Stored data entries

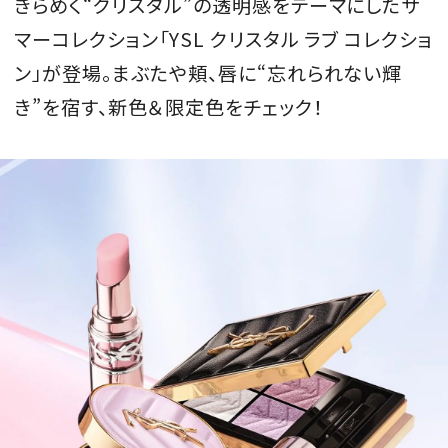
きらめく“クリスタル”の透明感をテーマにしたサ
会員登録
マーコレクション「YSL クリスタル ラブ コレクショ
Log in or Sign up
ン」が登場。まぶたや頬、唇に“忘れられない輝
き”を宿す、新色＆限定色をチェック！
SPUR読者のためのメンバーシッププログラム
「The SPUR Club」。
便利な機能と特典を無料で楽し
めます。
ログイン・新規会員登録
FOLLOW US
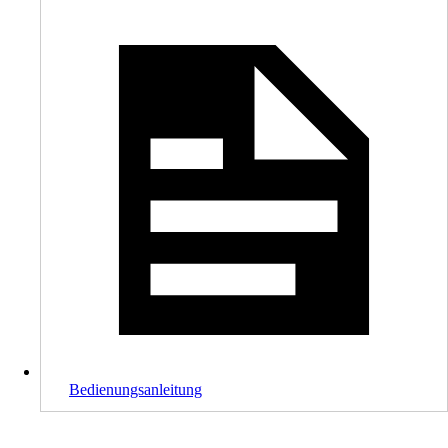
Bedienungsanleitung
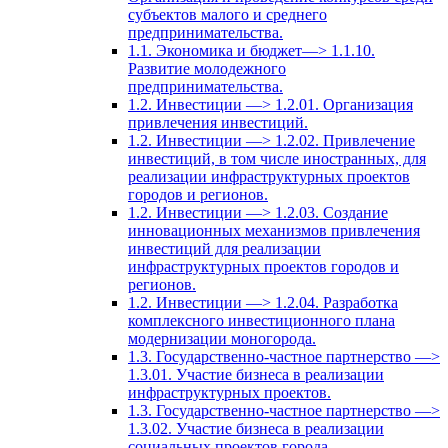
субъектов малого и среднего
предпринимательства.
1.1. Экономика и бюджет—> 1.1.10.
Развитие молодежного
предпринимательства.
1.2. Инвестиции —> 1.2.01. Организация
привлечения инвестиций.
1.2. Инвестиции —> 1.2.02. Привлечение
инвестиций, в том числе иностранных, для
реализации инфраструктурных проектов
городов и регионов.
1.2. Инвестиции —> 1.2.03. Создание
инновационных механизмов привлечения
инвестиций для реализации
инфраструктурных проектов городов и
регионов.
1.2. Инвестиции —> 1.2.04. Разработка
комплексного инвестиционного плана
модернизации моногорода.
1.3. Государственно-частное партнерство —>
1.3.01. Участие бизнеса в реализации
инфраструктурных проектов.
1.3. Государственно-частное партнерство —>
1.3.02. Участие бизнеса в реализации
социальных проектов города.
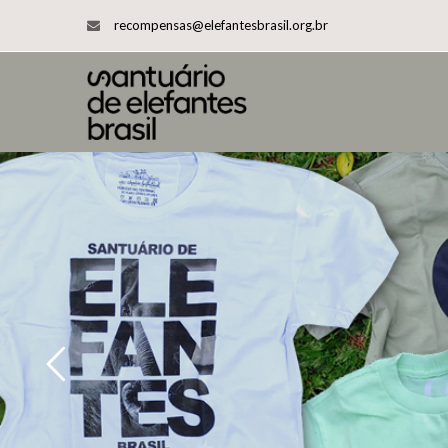
recompensas@elefantesbrasil.org.br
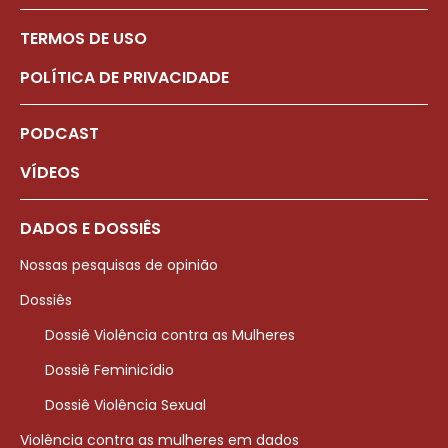
TERMOS DE USO
POLÍTICA DE PRIVACIDADE
PODCAST
VÍDEOS
DADOS E DOSSIÊS
Nossas pesquisas de opinião
Dossiês
Dossiê Violência contra as Mulheres
Dossiê Feminicídio
Dossiê Violência Sexual
Violência contra as mulheres em dados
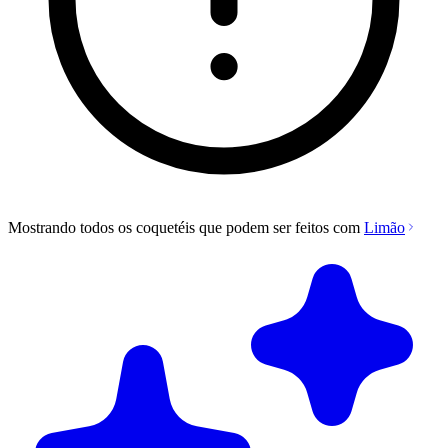
Mostrando todos os coquetéis que podem ser feitos com
Limão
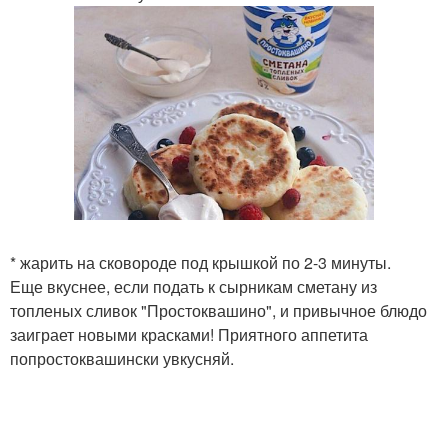
* жарить на сковороде под крышкой по 2-3 минуты.
Еще вкуснее, если подать к сырникам сметану из
топленых сливок "Простоквашино", и привычное блюдо
заиграет новыми красками! Приятного аппетита
попростоквашински увкусняй.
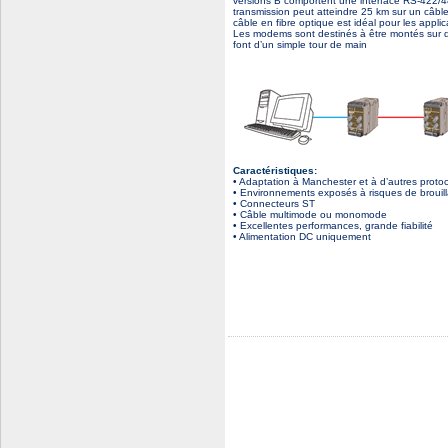
versions B comportent une interface RS-422/48
transmission peut atteindre 25 km sur un câbl
câble en fibre optique est idéal pour les appl
Les modems sont destinés à être montés sur de
font d’un simple tour de main
Caractéristiques:
• Adaptation à Manchester et à d’autres pro
• Environnements exposés à risques de brouil
• Connecteurs ST
• Câble multimode ou monomode
• Excellentes performances, grande fiabilité
• Alimentation DC uniquement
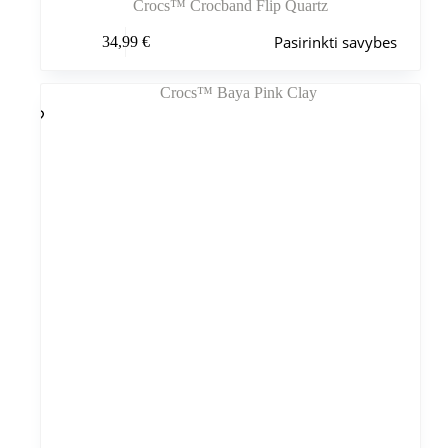
Crocs™ Crocband Flip Quartz
Šis
Pasirinkti savybes
34,99
€
produktas
turi
kelis
variantus.
Variantus
galite
pasirinkti
gaminio
puslapyje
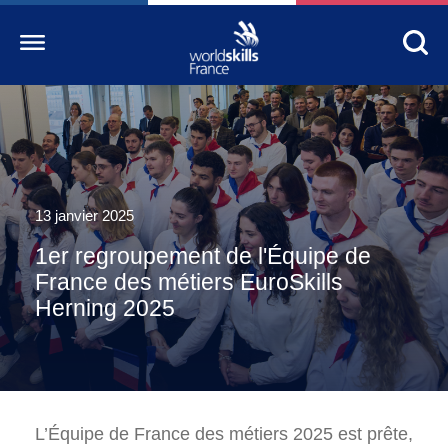
Accueil
WorldSkills France
La compétition
13 janvier 2025
1er regroupement de l'Équipe de
Découvrez un métier
France des métiers EuroSkills
S’informer
Herning 2025
S’engager
Nos partenaires
Actualités Education
L’Équipe de France des métiers 2025 est prête,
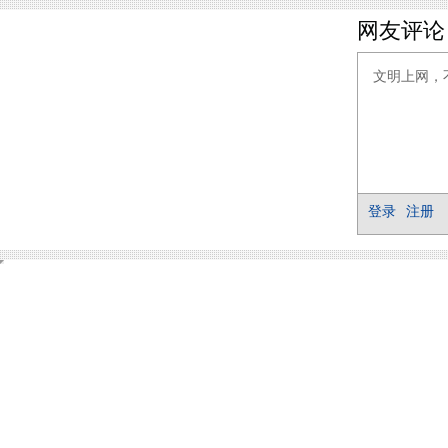
网友评论
登录
注册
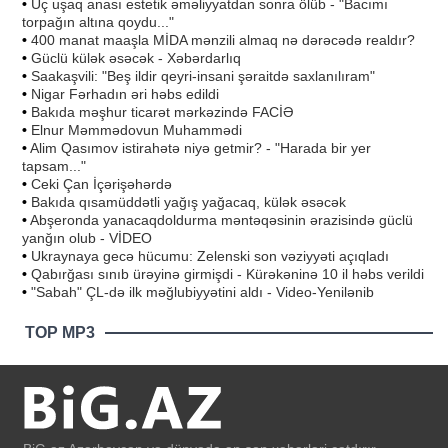
•
Üç uşaq anası estetik əməliyyatdan sonra ölüb - "Bacımı
torpağın altına qoydu..."
•
400 manat maaşla MİDA mənzili almaq nə dərəcədə realdır?
•
Güclü külək əsəcək - Xəbərdarlıq
•
Saakaşvili: "Beş ildir qeyri-insani şəraitdə saxlanılıram"
•
Nigar Fərhadın əri həbs edildi
•
Bakıda məşhur ticarət mərkəzində FACİƏ
•
Elnur Məmmədovun Muhammədi
•
Alim Qasımov istirahətə niyə getmir? - "Harada bir yer
tapsam..."
•
Ceki Çan İçərişəhərdə
•
Bakıda qısamüddətli yağış yağacaq, külək əsəcək
•
Abşeronda yanacaqdoldurma məntəqəsinin ərazisində güclü
yanğın olub - VİDEO
•
Ukraynaya gecə hücumu: Zelenski son vəziyyəti açıqladı
•
Qabırğası sınıb ürəyinə girmişdi - Kürəkəninə 10 il həbs verildi
•
"Sabah" ÇL-də ilk məğlubiyyətini aldı - Video-Yenilənib
TOP MP3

- How to complete this task: When you copy the entries, keep every word exactly as it stands and drop any pictures.

- Written reply:
きらめく“クリスタル”の透明感をテーマにしたサ
会員登録
マーコレクション「YSL クリスタル ラブ コレクショ
Log in or Sign up
ン」が登場。まぶたや頬、唇に“忘れられない輝
き”を宿す、新色＆限定色をチェック！
SPUR読者のためのメンバーシッププログラム
「The SPUR Club」。
便利な機能と特典を無料で楽し
めます。
ログイン・新規会員登録
FOLLOW US
Bedienungsanleitung
субъектов малого и среднего
предпринимательства.
1.1. Экономика и бюджет—> 1.1.10.
Развитие молодежного
предпринимательства.
1.2. Инвестиции —> 1.2.01. Организация
привлечения инвестиций.
1.2. Инвестиции —> 1.2.02. Привлечение
инвестиций, в том числе иностранных, для
реализации инфраструктурных проектов
городов и регионов.
1.2. Инвестиции —> 1.2.03. Создание
инновационных механизмов привлечения
инвестиций для реализации
инфраструктурных проектов городов и
регионов.
1.2. Инвестиции —> 1.2.04. Разработка
комплексного инвестиционного плана
модернизации моногорода.
1.3. Государственно-частное партнерство —>
1.3.01. Участие бизнеса в реализации
инфраструктурных проектов.
1.3. Государственно-частное партнерство —>
1.3.02. Участие бизнеса в реализации
социальных проектов города.
recompensas@elefantesbrasil.org.br
TERMOS DE USO
POLÍTICA DE PRIVACIDADE
PODCAST
VÍDEOS
DADOS E DOSSIÊS
Nossas pesquisas de opinião
Dossiês
Dossiê Violência contra as Mulheres
Dossiê Feminicídio
Dossiê Violência Sexual
Violência contra as mulheres em dados
Mostrando todos os coquetéis que podem ser feitos com
Limão
* жарить на сковороде под крышкой по 2-3 минуты.
Еще вкуснее, если подать к сырникам сметану из
топленых сливок "Простоквашино", и привычное блюдо
заиграет новыми красками! Приятного аппетита
попростоквашински увкусняй.
versions B comportent une interface RS-422/48
transmission peut atteindre 25 km sur un câbl
câble en fibre optique est idéal pour les appl
Les modems sont destinés à être montés sur de
font d’un simple tour de main
Caractéristiques:
• Adaptation à Manchester et à d’autres pro
• Environnements exposés à risques de brouil
• Connecteurs ST
• Câble multimode ou monomode
• Excellentes performances, grande fiabilité
• Alimentation DC uniquement
Crocs™ Crocband Flip Quartz
Šis
Pasirinkti savybes
34,99
€
produktas
turi
kelis
variantus.
Variantus
galite
pasirinkti
gaminio
puslapyje
Accueil
WorldSkills France
La compétition
13 janvier 2025
1er regroupement de l'Équipe de
Découvrez un métier
France des métiers EuroSkills
S’informer
Herning 2025
S’engager
Nos partenaires
Actualités Education
L’Équipe de France des métiers 2025 est prête,
网友评论
登录
注册
•
Üç uşaq anası estetik əməliyyatdan sonra ölüb - "Bacımı
torpağın altına qoydu..."
•
400 manat maaşla MİDA mənzili almaq nə dərəcədə realdır?
•
Güclü külək əsəcək - Xəbərdarlıq
•
Saakaşvili: "Beş ildir qeyri-insani şəraitdə saxlanılıram"
•
Nigar Fərhadın əri həbs edildi
•
Bakıda məşhur ticarət mərkəzində FACİƏ
•
Elnur Məmmədovun Muhammədi
•
Alim Qasımov istirahətə niyə getmir? - "Harada bir yer
tapsam..."
•
Ceki Çan İçərişəhərdə
•
Bakıda qısamüddətli yağış yağacaq, külək əsəcək
•
Abşeronda yanacaqdoldurma məntəqəsinin ərazisində güclü
yanğın olub - VİDEO
•
Ukraynaya gecə hücumu: Zelenski son vəziyyəti açıqladı
•
Qabırğası sınıb ürəyinə girmişdi - Kürəkəninə 10 il həbs verildi
•
"Sabah" ÇL-də ilk məğlubiyyətini aldı - Video-Yenilənib
TOP MP3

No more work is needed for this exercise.